FIGURE 2. A series of consecutive 2-D receiver gathers are shown before (left) and after (right) mitigation processing for the reduced hydrophone pressure response. Weak gathers highlight sensors with a reduced response (red rectangles). After mitigation, no sign of the problem is visible.

Sensors

Several issues cropped up in early surveys. These included reduced hydrophone sensitivity and pressure leakage in some of the accelerometers. The team noted that the pressure response for some of the sensor stations varied between the prime and reshoot lines. Tests indicated that there was an impaired transfer mechanism in the hydrophone chamber. Through collaboration with the vendor, a processing mitigation solution was developed (Figure 2), resulting in data that are comparable to unaffected data.

Once the mitigation solution was put in place, normal root mean square (NRMS, a calculation of repeatability) dropped to 4%, better than anticipated. The lowest NRMS achieved with streamer data was 12%. This has allowed much smaller 4-D effects to be detected.

A repeat processing sequence is used that is the same sequence as the baseline and first monitor surveys. Final stacks are available to the interpreters one month after the final shot is fired.

The team also determined that its interpretation systems needed to be upgraded. It has developed a nonlinear inversion to estimate time strain and intra-reservoir time shifts. Time strain volumes between all pairs of vintage datasets can be calculated quickly once the processed cubes have been received.

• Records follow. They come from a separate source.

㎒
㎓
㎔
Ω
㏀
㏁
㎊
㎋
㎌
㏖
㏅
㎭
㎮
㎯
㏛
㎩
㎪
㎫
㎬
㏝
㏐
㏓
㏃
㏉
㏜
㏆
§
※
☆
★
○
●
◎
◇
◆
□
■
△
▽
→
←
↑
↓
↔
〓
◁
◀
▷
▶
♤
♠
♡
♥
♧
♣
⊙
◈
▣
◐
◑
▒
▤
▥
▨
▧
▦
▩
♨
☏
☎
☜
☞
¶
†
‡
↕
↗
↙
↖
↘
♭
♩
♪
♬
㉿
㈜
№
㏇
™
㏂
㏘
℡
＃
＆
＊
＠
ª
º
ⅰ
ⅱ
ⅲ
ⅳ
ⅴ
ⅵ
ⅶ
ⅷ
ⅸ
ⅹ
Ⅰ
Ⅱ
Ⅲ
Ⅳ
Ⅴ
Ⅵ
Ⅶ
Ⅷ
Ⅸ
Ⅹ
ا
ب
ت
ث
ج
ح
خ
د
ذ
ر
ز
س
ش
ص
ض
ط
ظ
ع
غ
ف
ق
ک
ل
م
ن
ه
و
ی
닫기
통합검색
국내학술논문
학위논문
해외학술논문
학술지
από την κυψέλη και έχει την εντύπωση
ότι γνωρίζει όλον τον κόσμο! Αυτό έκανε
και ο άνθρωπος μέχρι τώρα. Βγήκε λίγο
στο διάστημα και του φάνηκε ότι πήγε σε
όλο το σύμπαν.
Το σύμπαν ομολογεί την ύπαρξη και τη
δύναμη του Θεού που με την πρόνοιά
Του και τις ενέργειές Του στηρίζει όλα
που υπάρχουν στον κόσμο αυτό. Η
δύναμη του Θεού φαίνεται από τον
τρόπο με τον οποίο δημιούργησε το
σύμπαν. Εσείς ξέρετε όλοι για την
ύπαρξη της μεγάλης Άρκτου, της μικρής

The team also developed a Web-based interpretation database that allows quick access to 4-D attributes at any scale. This is enabling greater communication among the various stakeholders.

PRM surveys

FIGURE 3. The cumulated time shift on the left is the 4-D signal observed between the first and second PRM surveys after two months of injection. The middle image shows the signal between the second and third surveys, four months apart, and the right image shows the signal between the third and fourth surveys, 10 months apart.

Value of information

What is sometimes lacking from these types of studies is a sense that the information is actually making a difference in the way a field is developed. At Ekofisk, these time-lapse results are routinely used to optimize well locations and trajectories, suggest and prioritize well intervention, diagnose mechanical issues, and update the reservoir model. The data also are used to monitor and survey the impact of injection, production, compaction, and subsidence on the overburden section.

Figure 3 shows the intra-reservoir time shifts in injector well I1. Between the two surveys, a slow-down corresponding to repressurization can be seen in the yellow-red signal. The water front displacement also is visible.

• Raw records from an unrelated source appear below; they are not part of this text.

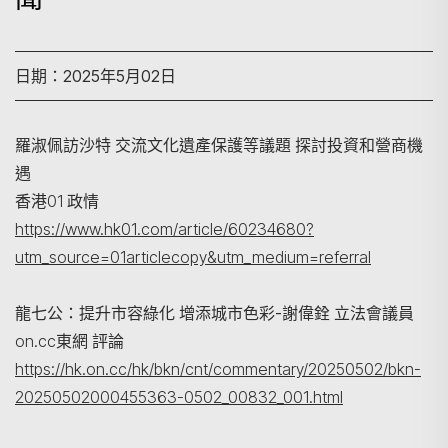
日期：2025年5月02日
羅淑佩訪沙特 交流文化遺產保護等議題 探討投資和營商機
遇
香港01 政情
搜尋
https://www.hk01.com/article/60234680?
utm_source=01articlecopy&utm_medium=referral
龍七公：提升市容綠化 增添城市色彩-謝偉銓 立法會議員
on.cc東網 評論
https://hk.on.cc/hk/bkn/cnt/commentary/20250502/bkn-
20250502000455363-0502_00832_001.html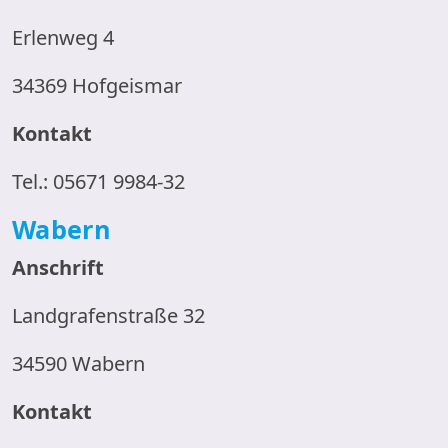
Erlenweg 4
34369 Hofgeismar
Kontakt
Tel.: 05671 9984-32
Wabern
Anschrift
Landgrafenstraße 32
34590 Wabern
Kontakt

The figure to the right shows no significant signal close to the injector well, indicating that the pressure had stabilized.

Deemed a success

The use of fiber-optic technology in PRM is still a relatively new phenomenon, and this study is likely to clear the path for its increasing use. Authors of the Ekofisk study noted that it was a very positive experience that produced high-quality data and enabled them to tackle the challenges posed by the field. After three years of operation, nearly all of the sensors are still live and providing useful information. The data are being used in field management, well planning, and seismic history-matching, and the success has further improved the company’s attitude toward 4-D surveys.

Acknowledgment
This information was originally presented as paper Tu-08-01 at the 2013 European Association of Geoscientists and Engineers Conference and Exhibition.